[Items listed in a dataset]
=======

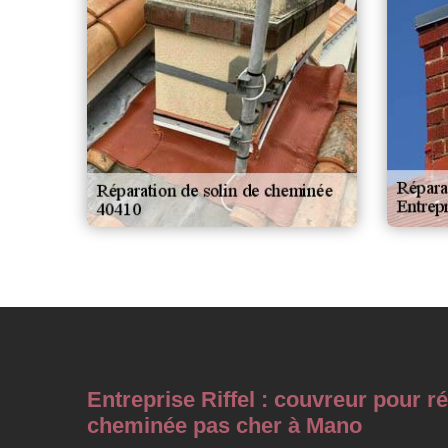
Entreprise Riffel : couvreur pour r
cheminée pas cher à Mano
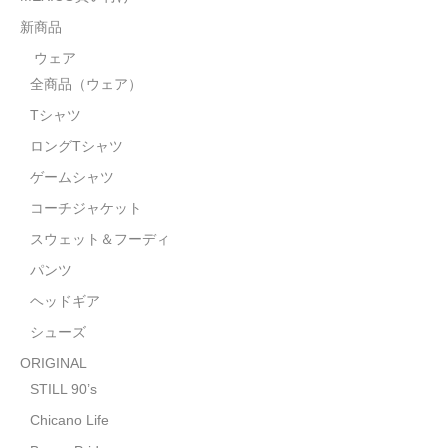
STILL 90’s
新商品
Chicano Life
ウェア
全商品（ウェア）
Brown Pride
Tシャツ
Por Vida
ロングTシャツ
全商品（ORIGINAL）
ゲームシャツ
コーチジャケット
ハニーカムトライプ
スウェット＆フーディ
ホルモンクラブ
パンツ
ヘッドギア
天ぷらまめすけ
シューズ
C D / D V D
ORIGINAL
全商品（CD/DVD）
STILL 90’s
Chicano Life
DJ SANTANA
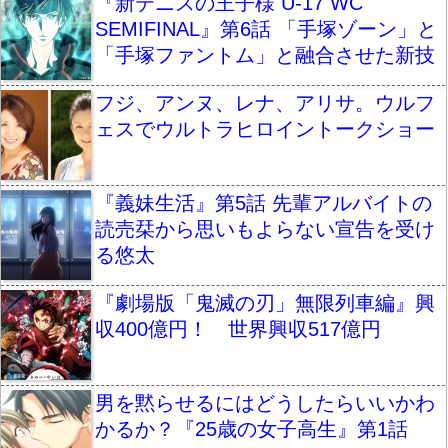
『新テニスの王子様 U-17 WC
SEMIFINAL』第6話 「手塚ゾーン」と
「手塚ファントム」と融合させた新技
フジ、アンヌ、レナ、アリサ。ウルフ
ェスでウルトラヒロイントークショー
『義妹生活』第5話 先輩アルバイトの
読売栞から思いもよらない宣告を受け
る悠太
『劇場版「鬼滅の刃」無限列車編』興
収400億円！ 世界興収517億円
男を黙らせるにはどうしたらいいかわ
かるか？『25歳の女子高生』第1話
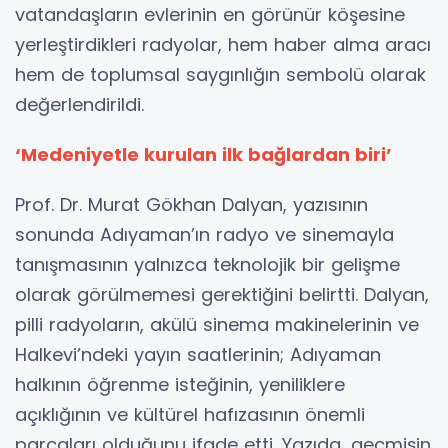
vatandaşların evlerinin en görünür köşesine
yerleştirdikleri radyolar, hem haber alma aracı
hem de toplumsal saygınlığın sembolü olarak
değerlendirildi.
‘Medeniyetle kurulan ilk bağlardan biri’
Prof. Dr. Murat Gökhan Dalyan, yazısının
sonunda Adıyaman’ın radyo ve sinemayla
tanışmasının yalnızca teknolojik bir gelişme
olarak görülmemesi gerektiğini belirtti. Dalyan,
pilli radyoların, akülü sinema makinelerinin ve
Halkevi’ndeki yayın saatlerinin; Adıyaman
halkının öğrenme isteğinin, yeniliklere
açıklığının ve kültürel hafızasının önemli
parçaları olduğunu ifade etti. Yazıda, geçmişin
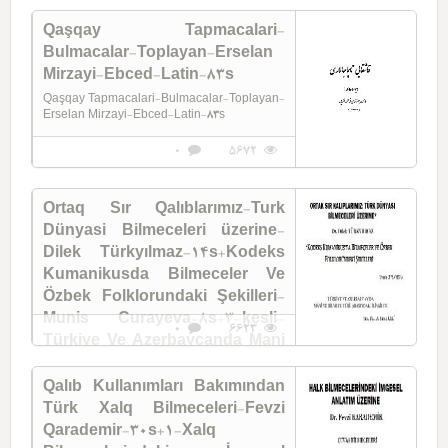
Qaşqay Tapmacalari-
Bulmacalar-Toplayan-Erselan
Mirzayi-Ebced-Latin-83s
Qaşqay Tapmacalari-Bulmacalar-Toplayan-
Erselan Mirzayi-Ebced-Latin-83s
0
5672
Ortaq Sır Qalıblarımız-Turk
Dünyasi Bilmeceleri üzerine-
Dilek Türkyılmaz-14s+Kodeks
Kumanikusda Bilmeceler Ve
Özbek Folklorundaki Şekilleri-
Munis Curayeva-8s+3-kesli-
0
6623
Türkiye Ve Azerbaycanda Mani
Ve Bilmece Türü Arasındaki
Ilişgiler-xedi
Qalıb Kullanımları Bakımından
Türk Xalq Bilmeceleri-Fevzi
Ortaq Sır Qalıblarımız-Türk Dünyasi
Bilmeceleri üzerine-Dilek Türkyılmaz-
Qarademir-30s+1-Xalq
14s+Kodeks Kumanikusda Bilmeceler Ve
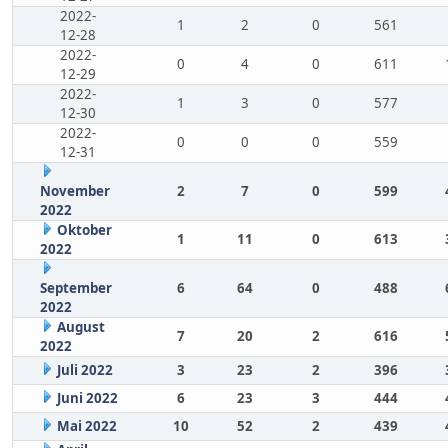
2022-
1
2
0
561
12-28
2022-
0
4
0
611
12-29
2022-
1
3
0
577
12-30
2022-
0
0
0
559
12-31
November
2
7
0
599
2022
Oktober
1
11
0
613
2022
September
6
64
0
488
2022
August
7
20
2
616
2022
Juli 2022
3
23
2
396
Juni 2022
6
23
3
444
Mai 2022
10
52
2
439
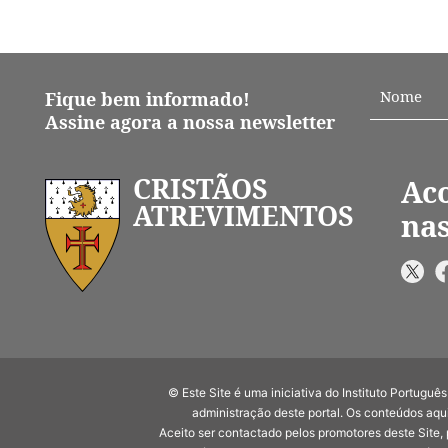
Fique bem informado!
Assine agora a nossa newsletter
CRISTÃOS
Ac
ATREVIMENTOS
nas
© Este Site é uma iniciativa do Instituto Portug
administração deste portal. Os conteúdos aqui
Aceito ser contactado pelos promotores deste Site,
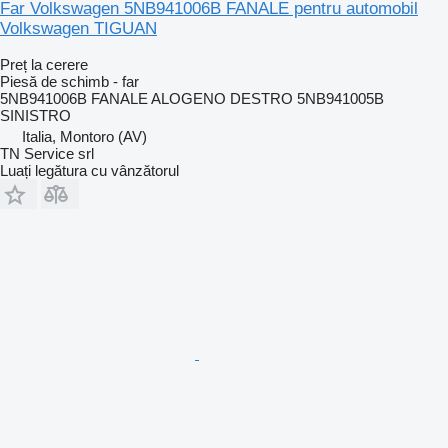
Far Volkswagen 5NB941006B FANALE pentru automobil
Volkswagen TIGUAN
Preț la cerere
Piesă de schimb - far
5NB941006B FANALE ALOGENO DESTRO 5NB941005B
SINISTRO
Italia, Montoro (AV)
TN Service srl
Luați legătura cu vânzătorul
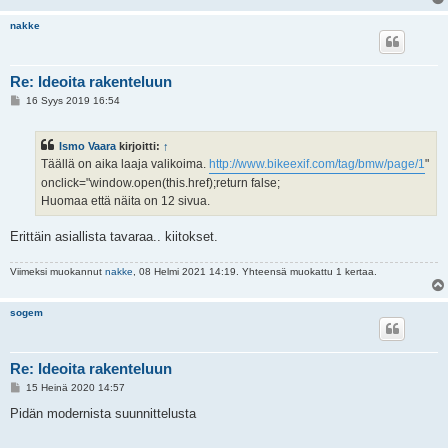
nakke
Re: Ideoita rakenteluun
V
16 Syys 2019 16:54
i
e
s
Ismo Vaara
kirjoitti:
↑
t
i
Täällä on aika laaja valikoima.
http://www.bikeexif.com/tag/bmw/page/1
"
onclick="window.open(this.href);return false;
Huomaa että näita on 12 sivua.
Erittäin asiallista tavaraa.. kiitokset.
Viimeksi muokannut
nakke
, 08 Helmi 2021 14:19. Yhteensä muokattu 1 kertaa.
sogem
Re: Ideoita rakenteluun
V
15 Heinä 2020 14:57
i
e
Pidän modernista suunnittelusta
s
t
i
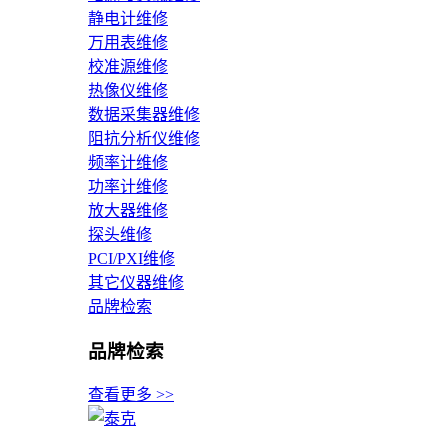
静电计维修
万用表维修
校准源维修
热像仪维修
数据采集器维修
阻抗分析仪维修
频率计维修
功率计维修
放大器维修
探头维修
PCI/PXI维修
其它仪器维修
品牌检索
品牌检索
查看更多 >>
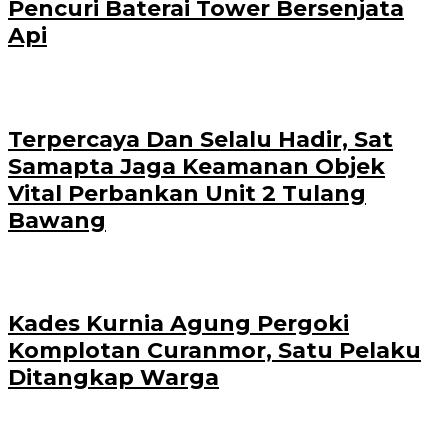
Pencuri Baterai Tower Bersenjata
Api
Terpercaya Dan Selalu Hadir, Sat
Samapta Jaga Keamanan Objek
Vital Perbankan Unit 2 Tulang
Bawang
Kades Kurnia Agung Pergoki
Komplotan Curanmor, Satu Pelaku
Ditangkap Warga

=======

## [YOUR TASK]
Using the entries above, transcribe every line from the line containing "Halkevi’ndeki yayın saatlerinin; Adıyaman" through the line containing "Qarademir-30s+1-Xalq". Do not copy pictures.

## [ANSWER SPACE]
Halkevi’ndeki yayın saatlerinin; Adıyaman
halkının öğrenme isteğinin, yeniliklere
açıklığının ve kültürel hafızasının önemli
parçaları olduğunu ifade etti. Yazıda, geçmişin
Qaşqay Tapmacalari-
Bulmacalar-Toplayan-Erselan
Mirzayi-Ebced-Latin-83s
Qaşqay Tapmacalari-Bulmacalar-Toplayan-
Erselan Mirzayi-Ebced-Latin-83s
0
5672
Ortaq Sır Qalıblarımız-Turk
Dünyasi Bilmeceleri üzerine-
Dilek Türkyılmaz-14s+Kodeks
Kumanikusda Bilmeceler Ve
Özbek Folklorundaki Şekilleri-
Munis Curayeva-8s+3-kesli-
0
6623
Türkiye Ve Azerbaycanda Mani
Ve Bilmece Türü Arasındaki
Ilişgiler-xedi
Qalıb Kullanımları Bakımından
Türk Xalq Bilmeceleri-Fevzi
Ortaq Sır Qalıblarımız-Türk Dünyasi
Bilmeceleri üzerine-Dilek Türkyılmaz-
Qarademir-30s+1-Xalq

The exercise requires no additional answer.